Maxime Bernier Minister of Foreign Affairs

Mr. Speaker, in response to (a), the Government of Canada became aware in August 2002 that Omar Khadr, who had been captured by U.S. forces following a firefight in July 2002, was a person under control, PUC, at Bagram Airbase in Afghanistan and facing serious charges. On October 30, 2002, the government was informed by the United States, U.S., that Omar Khadr had been transferred to Guantanamo Bay, Cuba.

In response to (b), the Canadian government has consistently acknowledged that Mr. Khadr was a minor at the time of his alleged offences and arrest. Accordingly, Canada has continuously demanded that the U.S. government take this into account in all aspects of his detention, treatment, prosecution, and potential sentencing. Based on a motion brought by Mr. Khadr’s defence team, the military commission judge is currently considering the impact Mr. Khadr’s apparently unlawful recruitment by al-Qaeda should have on the proceedings.

In response to (c), Mr. Khadr’s case is subject to multiple and complex litigation, both in Canada and the U.S. It would not be appropriate to speculate on the potential outcome of cases currently before the courts. As such, discussions about Mr. Khadr’s return to Canada are premature until such time as the legal process, and the appeals process, have been exhausted.

In response to (d), Mr. Khadr’s case has been raised on several occasions at the ministerial level. Canadian officials have conducted seven welfare visits to Mr. Khadr since his arrival at Guantanamo Bay and it is the government’s intention to continue these visits. The goal of these visits has been to assess his condition and provide a measure of support during his ongoing incarceration. Through these visits, officials have sought to have Mr. Khadr’s detention conditions improved and have made requests for medical treatment and educational support. Officials have also facilitated telephone calls with his family in Canada and access by his Canadian defence lawyers, and have requested repeatedly that Mr. Khadr be given an independent medical and psychological assessment.

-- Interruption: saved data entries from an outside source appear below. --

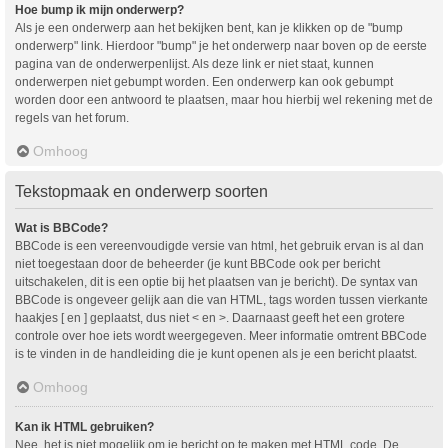
Hoe bump ik mijn onderwerp?
Als je een onderwerp aan het bekijken bent, kan je klikken op de "bump
onderwerp" link. Hierdoor "bump" je het onderwerp naar boven op de eerste
pagina van de onderwerpenlijst. Als deze link er niet staat, kunnen
onderwerpen niet gebumpt worden. Een onderwerp kan ook gebumpt
worden door een antwoord te plaatsen, maar hou hierbij wel rekening met de
regels van het forum.
Omhoog
Tekstopmaak en onderwerp soorten
Wat is BBCode?
BBCode is een vereenvoudigde versie van html, het gebruik ervan is al dan
niet toegestaan door de beheerder (je kunt BBCode ook per bericht
uitschakelen, dit is een optie bij het plaatsen van je bericht). De syntax van
BBCode is ongeveer gelijk aan die van HTML, tags worden tussen vierkante
haakjes [ en ] geplaatst, dus niet < en >. Daarnaast geeft het een grotere
controle over hoe iets wordt weergegeven. Meer informatie omtrent BBCode
is te vinden in de handleiding die je kunt openen als je een bericht plaatst.
Omhoog
Kan ik HTML gebruiken?
Nee, het is niet mogelijk om je bericht op te maken met HTML code. De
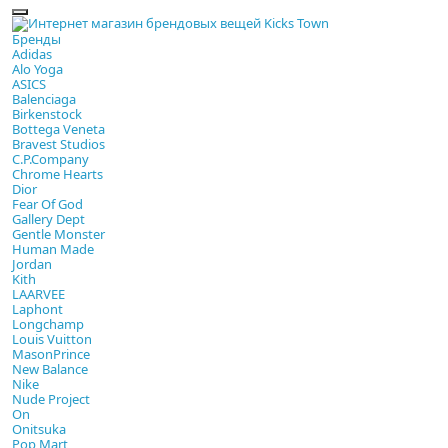
Бренды
Adidas
Alo Yoga
ASICS
Balenciaga
Birkenstock
Bottega Veneta
Bravest Studios
C.P.Company
Chrome Hearts
Dior
Fear Of God
Gallery Dept
Gentle Monster
Human Made
Jordan
Kith
LAARVEE
Laphont
Longchamp
Louis Vuitton
MasonPrince
New Balance
Nike
Nude Project
On
Onitsuka
Pop Mart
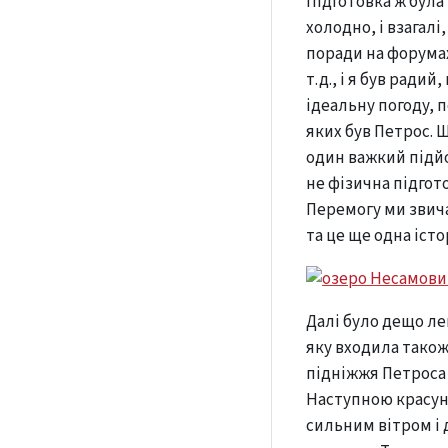
Підготовка ж була
холодно, і взагалі
поради на форумах
т.д., і я був ради
ідеальну погоду, 
яких був Петрос.
один важкий підйо
не фізична підгот
Перемогу ми звич
та це ще одна іст
Далі було дещо лег
яку входила також
підніжжя Петроса
Наступною красуне
сильним вітром і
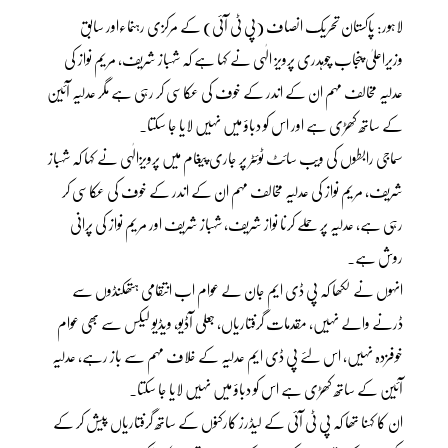
لاہور: پاکستان تحریک انصاف (پی ٹی آئی) کے مرکزی رہنماءاور سابق
وزیراعلیٰ پنجاب چوہدری پرویز الٰہی نے کہا ہے کہ شہباز شریف، مریم نواز کی
عدلیہ مخالف مہم ان کے اندر کے خوف کی عکاسی کر رہی ہے مگر عدلیہ آئین
کے ساتھ کھڑی ہے اور اس کو دباؤ میں نہیں لایا جا سکتا۔
سماجی رابطوں کی ویب سائٹ ٹوئٹر پر جاری پیغام میں پرویزالٰہی نے کہا کہ شہباز
شریف، مریم نواز کی عدلیہ مخالف مہم ان کے اندر کے خوف کی عکاسی کر
رہی ہے، عدلیہ پر حملے کرنا نواز شریف، شہباز شریف اور مریم نواز کی پرانی
روش ہے۔
انہوں نے لکھا کہ پی ڈی ایم جان لے عوام اب انتقامی ہتھکنڈوں سے
ڈرنے والے نہیں، مقدمات گرفتاریاں، جعلی آڈیو، ویڈیو لیکس سے بھی عوام
خوفزدہ نہیں، اس لئے پی ڈی ایم عدلیہ کے خلاف مہم سے باز رہے، عدلیہ
آئین کے ساتھ کھڑی ہے اس کو دباؤ میں نہیں لایا جا سکتا۔
ان کا کہنا تھا کہ پی ٹی آئی کے لیڈرز کارکنوں کے ساتھ گرفتاریاں پیش کر کے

In response to (e), Canadian officials have been present as observers at all proceedings against Mr. Khadr in Guantanamo Bay, as well as to the hearing at the Court of Military Commission Review in Washington.

In response to (f), there are no charges outstanding against Omar Khadr in Canada that could be a basis for an extradition request.

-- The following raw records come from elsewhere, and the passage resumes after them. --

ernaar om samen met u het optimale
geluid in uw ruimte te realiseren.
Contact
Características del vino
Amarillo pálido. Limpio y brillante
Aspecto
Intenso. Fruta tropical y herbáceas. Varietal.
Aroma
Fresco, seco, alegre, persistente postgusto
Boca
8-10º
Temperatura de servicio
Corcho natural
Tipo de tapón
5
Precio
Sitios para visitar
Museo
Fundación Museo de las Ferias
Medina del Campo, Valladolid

In response to (g), the government has received unequivocal assurances from U.S. authorities that Mr. Khadr will not be subject to the death penalty. Charges against Mr. Khadr were referred on a non-capital basis.

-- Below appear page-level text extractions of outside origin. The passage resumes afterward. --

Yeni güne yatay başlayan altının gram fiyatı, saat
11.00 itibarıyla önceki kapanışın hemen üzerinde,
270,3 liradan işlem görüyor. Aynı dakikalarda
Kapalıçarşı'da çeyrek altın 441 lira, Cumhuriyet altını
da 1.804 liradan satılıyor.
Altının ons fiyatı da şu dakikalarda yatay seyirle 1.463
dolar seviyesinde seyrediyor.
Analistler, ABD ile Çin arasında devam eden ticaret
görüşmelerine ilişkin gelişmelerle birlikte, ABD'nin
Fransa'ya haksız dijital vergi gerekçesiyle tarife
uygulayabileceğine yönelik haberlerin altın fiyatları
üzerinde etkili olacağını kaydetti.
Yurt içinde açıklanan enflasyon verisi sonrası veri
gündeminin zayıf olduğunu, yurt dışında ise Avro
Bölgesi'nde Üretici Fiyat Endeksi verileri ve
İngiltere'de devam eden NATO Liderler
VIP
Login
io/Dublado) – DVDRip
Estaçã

In response to (h) and (i), the government has sought and received assurances that Mr. Khadr is being treated humanely, and has repeatedly inquired into his well-being when allegations were made of mistreatment of detainees at Guantanamo Bay. Canadian officials have carried out regular welfare visits with Mr. Khadr, resulting in, among other things, a transfer into a minimal security, communal detention facility. Government officials will continue to conduct these visits.